Only sales or a strategic imperative?

While Myanmar remains a pariah state, subject to comprehensive sanctions by the USA and European Community, it is unlikely that Israel will ever admit publicly to having military links with the Tatmadaw. Until it does, the reasons for Israel's secret partnership with the Yangon regime will remain unclear. A number of factors, however, have probably played a part in influencing policy decisions in Tel Aviv.
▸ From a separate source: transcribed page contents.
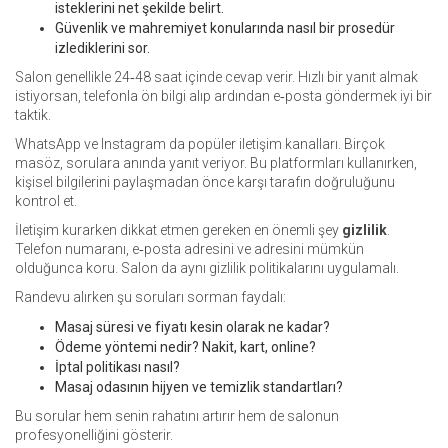
isteklerini net şekilde belirt.
Güvenlik ve mahremiyet konularında nasıl bir prosedür
izlediklerini sor.
Salon genellikle 24‑48 saat içinde cevap verir. Hızlı bir yanıt almak
istiyorsan, telefonla ön bilgi alıp ardından e‑posta göndermek iyi bir
taktik.
WhatsApp ve Instagram da popüler iletişim kanalları. Birçok
masöz, sorulara anında yanıt veriyor. Bu platformları kullanırken,
kişisel bilgilerini paylaşmadan önce karşı tarafın doğruluğunu
kontrol et.
İletişim kurarken dikkat etmen gereken en önemli şey
gizlilik
.
Telefon numaranı, e‑posta adresini ve adresini mümkün
olduğunca koru. Salon da aynı gizlilik politikalarını uygulamalı.
Randevu alırken şu soruları sorman faydalı:
Masaj süresi ve fiyatı kesin olarak ne kadar?
Ödeme yöntemi nedir? Nakit, kart, online?
İptal politikası nasıl?
Masaj odasının hijyen ve temizlik standartları?
Bu sorular hem senin rahatını artırır hem de salonun
profesyonelliğini gösterir.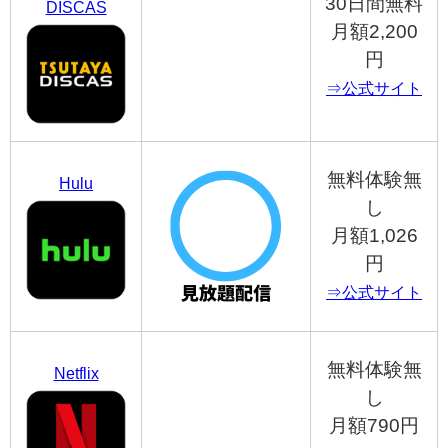
30日間無料
DISCAS
月額2,200
円
⇒公式サイト
無料体験無
Hulu
し
月額1,026
円
⇒公式サイト
無料体験無
Netflix
し
月額790円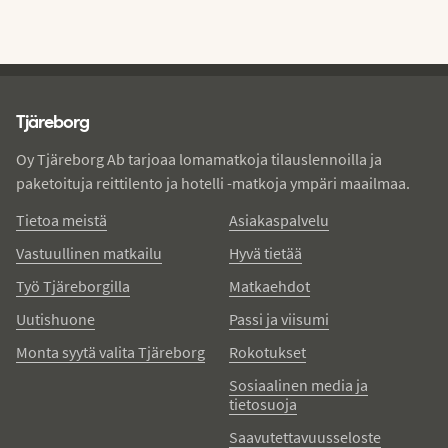
Tjareborg - alatunniste
Tjäreborg
Oy Tjäreborg Ab tarjoaa lomamatkoja tilauslennoilla ja
paketoituja reittilento ja hotelli -matkoja ympäri maailmaa.
Tietoa meistä
Asiakaspalvelu
Vastuullinen matkailu
Hyvä tietää
Työ Tjäreborgilla
Matkaehdot
Uutishuone
Passi ja viisumi
Monta syytä valita Tjäreborg
Rokotukset
Sosiaalinen media ja
tietosuoja
Saavutettavuusseloste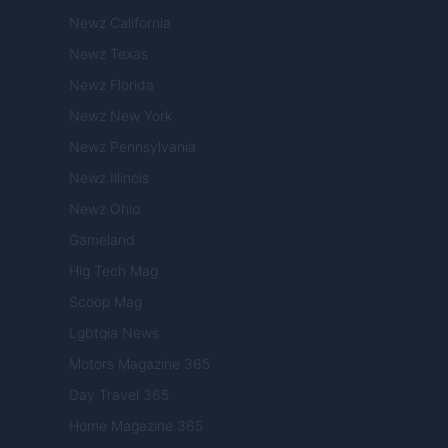
Newz California
Newz Texas
Newz Florida
Newz New York
Newz Pennsylvania
Newz Illinois
Newz Ohio
Gameland
Hig Tech Mag
Scoop Mag
Lgbtqia News
Motors Magazine 365
Day Travel 365
Home Magazine 365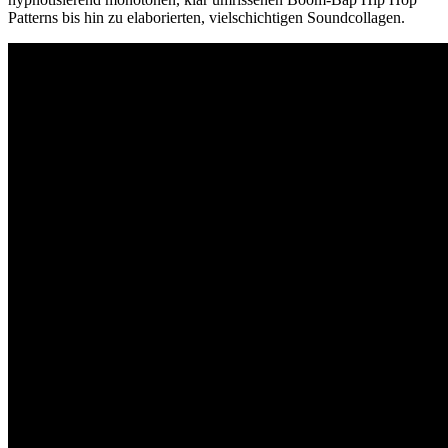
Patterns bis hin zu elaborierten, vielschichtigen Soundcollagen.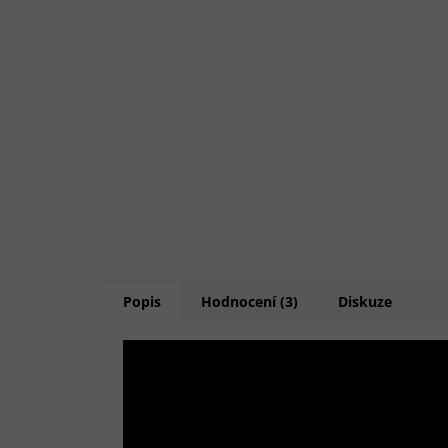
Popis
Hodnocení (3)
Diskuze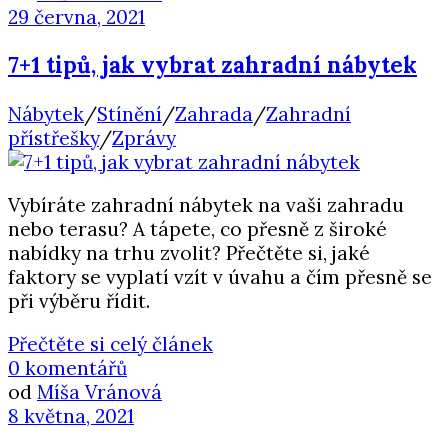
29 června, 2021
7+1 tipů, jak vybrat zahradní nábytek
Nábytek
/
Stínění
/
Zahrada
/
Zahradní
přístřešky
/
Zprávy
Vybíráte zahradní nábytek na vaši zahradu
nebo terasu? A tápete, co přesně z široké
nabídky na trhu zvolit? Přečtěte si, jaké
faktory se vyplatí vzít v úvahu a čím přesně se
při výběru řídit.
Přečtěte si celý článek
0 komentářů
od
Míša Vránová
8 května, 2021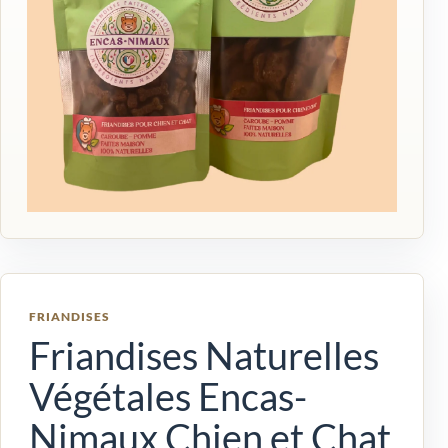
FRIANDISES
Friandises Naturelles
Végétales Encas-
Nimaux Chien et Chat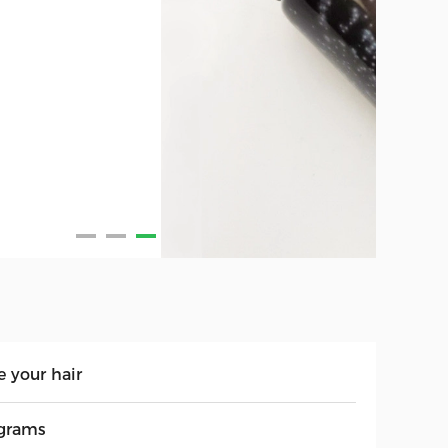
e your hair
grams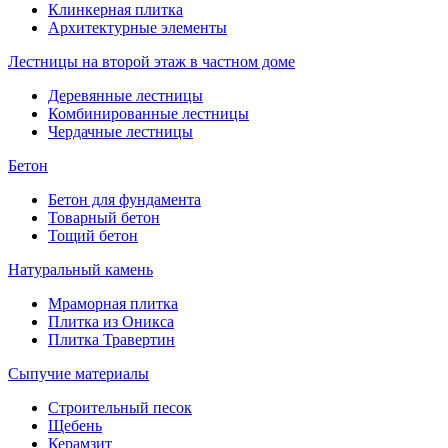
Клинкерная плитка
Архитектурные элементы
Лестницы на второй этаж в частном доме
Деревянные лестницы
Комбинированные лестницы
Чердачные лестницы
Бетон
Бетон для фундамента
Товарный бетон
Тощий бетон
Натуральный камень
Мраморная плитка
Плитка из Оникса
Плитка Травертин
Сыпучие материалы
Строительный песок
Щебень
Керамзит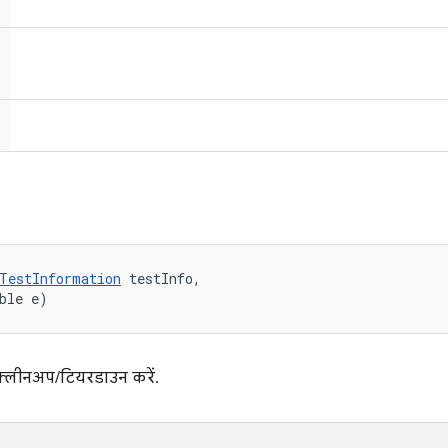
TestInformation
 testInfo, 

ble e)
क्लीनअप/टियरडाउन करें.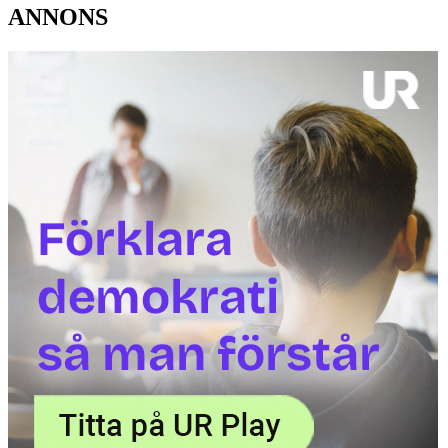
ANNONS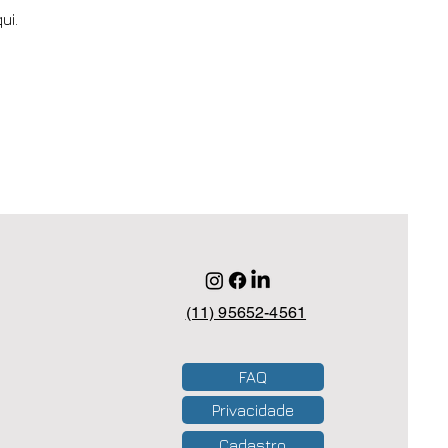
ui.
(11) 95652-4561
FAQ
Privacidade
Cadastro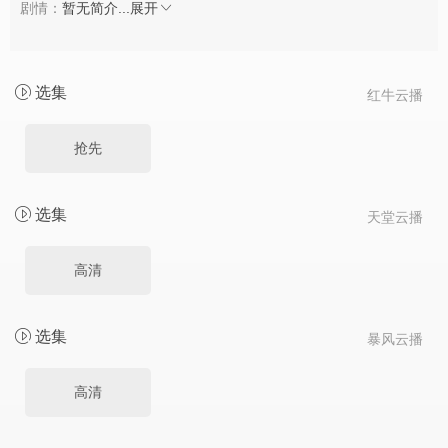
剧情：
暂无简介...
展开
选集
红牛云播
抢先
选集
天堂云播
高清
选集
暴风云播
高清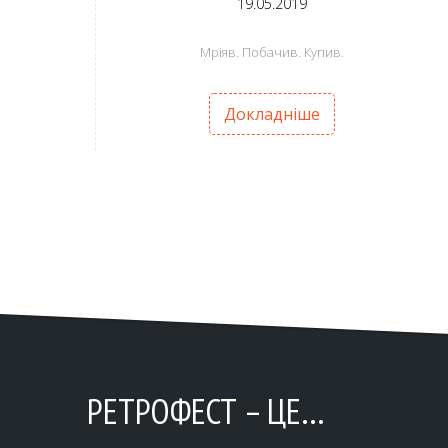
19.05.2019
Мріяв. Побачив. Купив.
Докладніше
РЕТРОФЕСТ – ЦЕ…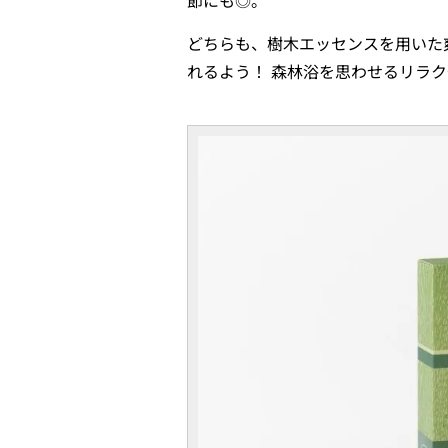
どちらも、樹木エッセンスを用いた
れるよう！ 森林浴を思わせるリラ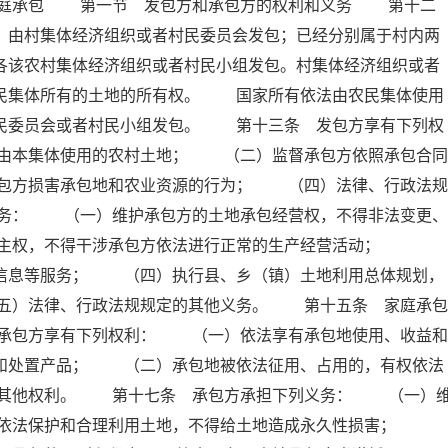
家庭承包 第一节 发包方和承包方的权利和义务 第十二
，由村集体经济组织或者村民委员会发包；已经分别属于村内两
各该农村集体经济组织或者村民小组发包。村集体经济组织或者
农民集体所有的土地的所有权。 国家所有依法由农民集体使用
村民委员会或者村民小组发包。 第十三条 发包方享有下列权
由本集体使用的农村土地； （二）监督承包方依照承包合同
包方损害承包地和农业资源的行为； （四）法律、行政法规
务： （一）维护承包方的土地承包经营权，不得非法变更、
自主权，不得干涉承包方依法进行正常的生产经营活动；
、信息等服务； （四）执行县、乡（镇）土地利用总体规划，
五）法律、行政法规规定的其他义务。 第十五条 家庭承包
承包方享有下列权利： （一）依法享有承包地使用、收益和
营和处置产品； （二）承包地被依法征用、占用的，有权依法
的其他权利。 第十七条 承包方承担下列义务： （一）
）依法保护和合理利用土地，不得给土地造成永久性损害；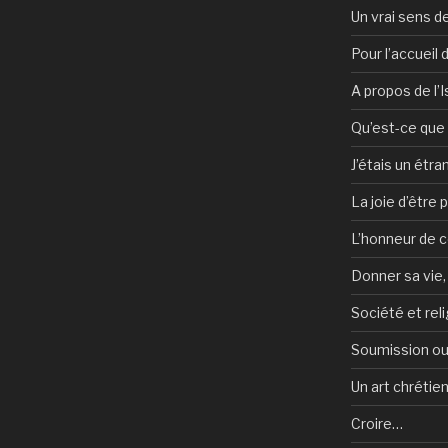
Un vrai sens de
Pour l’accueil
A propos de l’
Qu’est-ce que l
J’étais un étra
La joie d’être 
L’honneur de c
Donner sa vie,
Société et reli
Soumission ou
Un art chrétie
Croire…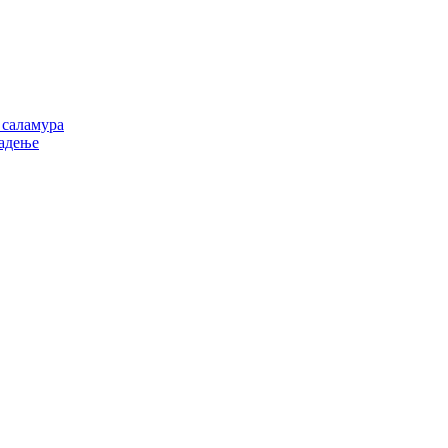
 саламура
ладење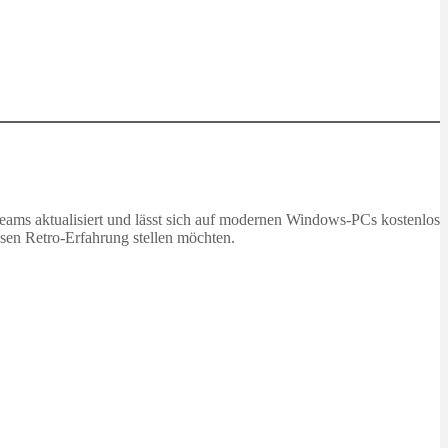
eams aktualisiert und lässt sich auf modernen Windows-PCs kostenlos
osen Retro-Erfahrung stellen möchten.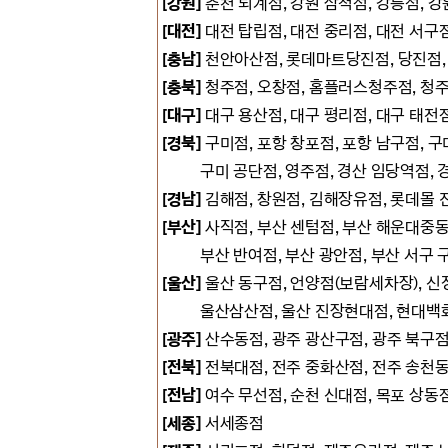
[강원]
춘천 퇴계점, 강원 삼척점, 강릉점, 강
[대전]
대전 탑립점, 대전 중리점, 대전 서구
[충남]
천안아산점, 롯데마트당진점, 당진점, 
[충북]
청주점, 오창점, 홈플러스청주점, 청주
[대구]
대구 용산점, 대구 평리점, 대구 태전점
[경북]
구미점, 포항 창포점, 포항 남구점, 구
구미 공단점, 영주점, 경산 임당역점, 경
[경남]
김해점, 창원점, 김해장유점, 롯데몰 진
[부산]
사직점, 부산 센텀점, 부산 해운대중
부산 반여점, 부산 광안점, 부산 서구 구
[울산]
울산 동구점, 언양점(보람세차장), 신
울산삼산점,
울산 진장현대점, 현대백
[광주]
산수동점, 광주 광산구점, 광주 북구점
[전북]
전북대점, 전주 중화산점, 전주 송천동
[전남]
여수 무선점, 순천 신대점, 목포 상동점
[세종]
서세종점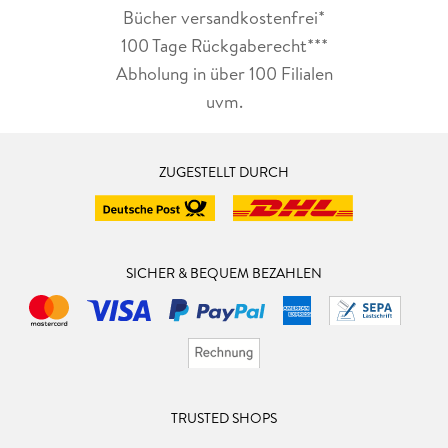
Bücher versandkostenfrei*
100 Tage Rückgaberecht***
Abholung in über 100 Filialen
uvm.
ZUGESTELLT DURCH
SICHER & BEQUEM BEZAHLEN
TRUSTED SHOPS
There is clearly a strong commercial imperative behind some of these ventures. From a regional base in Singapore, with which it shares a very close relationship, Israel has already managed to penetrate the lucrative Chinese arms market. It is now aggressively seeking new targets for sales of weapons and military equipment in the Asia- Pacific. These sales are sometimes supported by offers of technology transfers and specialised advice. This approach has led to fears among some countries that Israel will introduce new military capabilities into the region which could encourage a mini arms race, as others attempt to catch up. The weapon systems being provided to the Myanmar armed forces are not that new, and the Asian economic crisis has dramatically reduced the purchasing power of many regional countries, but Israel's current activities in Myanmar will add to those concerns.

Given the nature of some of these sales, and other probable forms of military assistance to Myanmar, these initiatives would appear to enjoy the strong support of the Israeli government. In addition to the ever-present trade imperative, one reason for this support could be a calculation by senior Israeli officials that closer ties to Myanmar could reap diplomatic and intelligence dividends. For example, Myanmar is now a full member of the Association of South East Asian Nations (ASEAN) which, despite the economic crisis, is still a major force in a part of the world which has received much closer attention from strategic analysts since the end of the Cold War. Israel's regional base will remain Singapore, but it is possible that Tel Aviv believes Myanmar can provide another avenue for influence in ASEAN, and a useful vantage point from which to monitor critical strategic developments in places like China and India.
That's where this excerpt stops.